Mr. Afeworki Mehretab, Head of Animal and Plant Health in the Ministry of Agriculture , expressed deep concerns about the negligent use of drugs by farmers treating animal and plant diseases or seeking to increase productivity. He recommends that farmers only use antibiotics as outlined by professionals and only when there are no other alternatives to treat infections.
Healthcare professionals express concerns that without effective antimicrobials for preventing and treating infections, numerous medical procedures may be rendered ineffective. Even though AMR is a global threat, developing countries with limited resources, such as Eritrea, need to act immediately to control AMR and its dire consequences.
According to the MOH and the Ministry Agriculture (MOA), the misuse of antibiotics in Eritrea is accelerating the spread of AMR. In many situations, antibiotics are overused or utilized without professional guidance. Cognizant of the fact that approximately 60% of human diseases are transmitted from animals, the MOH and MOA have agreed to focus on the epidemiological dimensions of diseases and their remedies.
Mr. Iyassu stated that Eritrea is among the 193 countries that accepted the World Health Organization (WHO) convention associated with AMR and the country is developing a five-year strategic plan to address AMR. He also pointed out that the development of antibiotics has been in decline since the 1970s due to the high costs, thus posing a threat to the prevention and treatment of diseases.

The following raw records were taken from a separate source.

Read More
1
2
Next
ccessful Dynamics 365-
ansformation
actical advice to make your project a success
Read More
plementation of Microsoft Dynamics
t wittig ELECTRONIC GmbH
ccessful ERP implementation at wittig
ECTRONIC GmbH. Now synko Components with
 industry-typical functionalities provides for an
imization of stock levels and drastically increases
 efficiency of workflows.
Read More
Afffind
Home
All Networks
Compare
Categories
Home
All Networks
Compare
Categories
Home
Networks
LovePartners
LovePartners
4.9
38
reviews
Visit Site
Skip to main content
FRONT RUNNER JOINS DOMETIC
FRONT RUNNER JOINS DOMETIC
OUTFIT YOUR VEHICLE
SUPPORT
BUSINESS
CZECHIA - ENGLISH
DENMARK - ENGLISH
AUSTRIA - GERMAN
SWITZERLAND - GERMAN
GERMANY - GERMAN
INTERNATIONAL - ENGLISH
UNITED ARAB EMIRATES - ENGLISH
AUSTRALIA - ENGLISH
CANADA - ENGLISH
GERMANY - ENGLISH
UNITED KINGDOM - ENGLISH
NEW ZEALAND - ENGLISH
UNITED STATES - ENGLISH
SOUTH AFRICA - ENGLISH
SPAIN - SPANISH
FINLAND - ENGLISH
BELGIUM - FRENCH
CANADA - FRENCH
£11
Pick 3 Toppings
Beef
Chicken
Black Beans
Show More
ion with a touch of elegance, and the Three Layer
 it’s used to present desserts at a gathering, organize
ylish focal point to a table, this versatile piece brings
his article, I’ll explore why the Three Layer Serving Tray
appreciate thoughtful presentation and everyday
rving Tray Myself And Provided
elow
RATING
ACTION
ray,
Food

After last year’s highly successful WAAW campaign, several ministries in Eritrea agreed to strengthen cooperation in order to achieve even better outcomes. “A committee comprising the Ministry of Health, Ministry of Agriculture, Ministry of Information, and other stakeholders has been formed and begun awareness raising campaigns,” Mr. Iyassu revealed.

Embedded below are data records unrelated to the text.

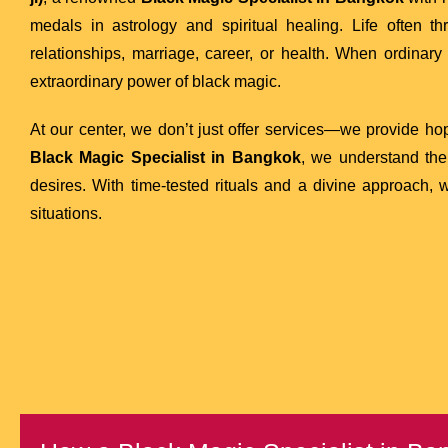
medals in astrology and spiritual healing. Life often 
relationships, marriage, career, or health. When ordinary 
extraordinary power of black magic.
At our center, we don’t just offer services—we provide hop
Black Magic Specialist in Bangkok
, we understand the
desires. With time-tested rituals and a divine approach,
situations.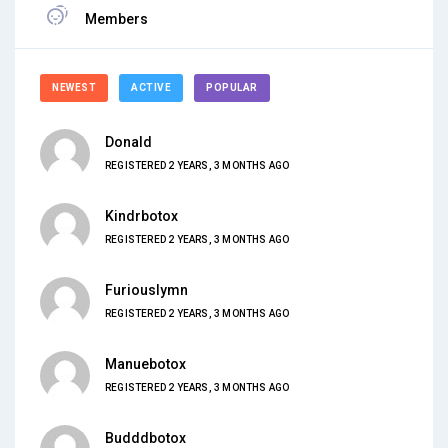
Members
NEWEST
ACTIVE
POPULAR
Donald
REGISTERED 2 YEARS, 3 MONTHS AGO
Kindrbotox
REGISTERED 2 YEARS, 3 MONTHS AGO
Furiouslymn
REGISTERED 2 YEARS, 3 MONTHS AGO
Manuebotox
REGISTERED 2 YEARS, 3 MONTHS AGO
Budddbotox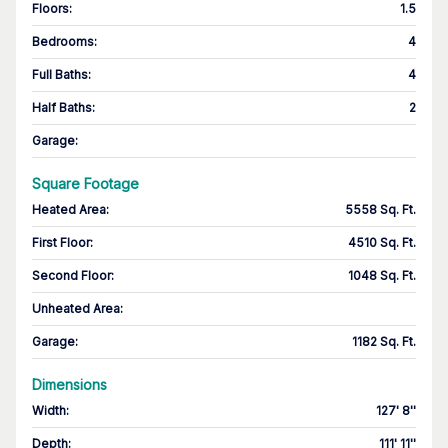
Floors
:
1.5
Bedrooms
:
4
Full Baths
:
4
Half Baths
:
2
Garage
:
Square Footage
Heated Area
:
5558 Sq. Ft.
First Floor
:
4510 Sq. Ft.
Second Floor
:
1048 Sq. Ft.
Unheated Area:
Garage
:
1182 Sq. Ft.
Dimensions
Width
:
127' 8''
Depth
:
111' 11''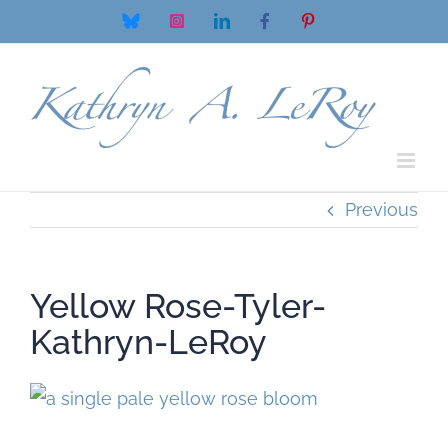
Skip
Bluesky
Instagram
LinkedIn
Facebook
Pinterest
to
content
Previous
Yellow Rose-Tyler-
Kathryn-LeRoy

This year, WAAW will feature seminars and presentations for healthcare professionals, students, and the general public. As well, Eritrea’s Pharmaceutical Association will be a heavily involved in events and activities. The main messages that will be featured in this year’s public materials, such as banners and brochures, include: “Antibiotics do not cure all diseases”; “Caution: to get rid of a future without alternatives, do not share antibiotics prescribed for another patient”; and “Do not misuse or preserve antibiotics for future usage”.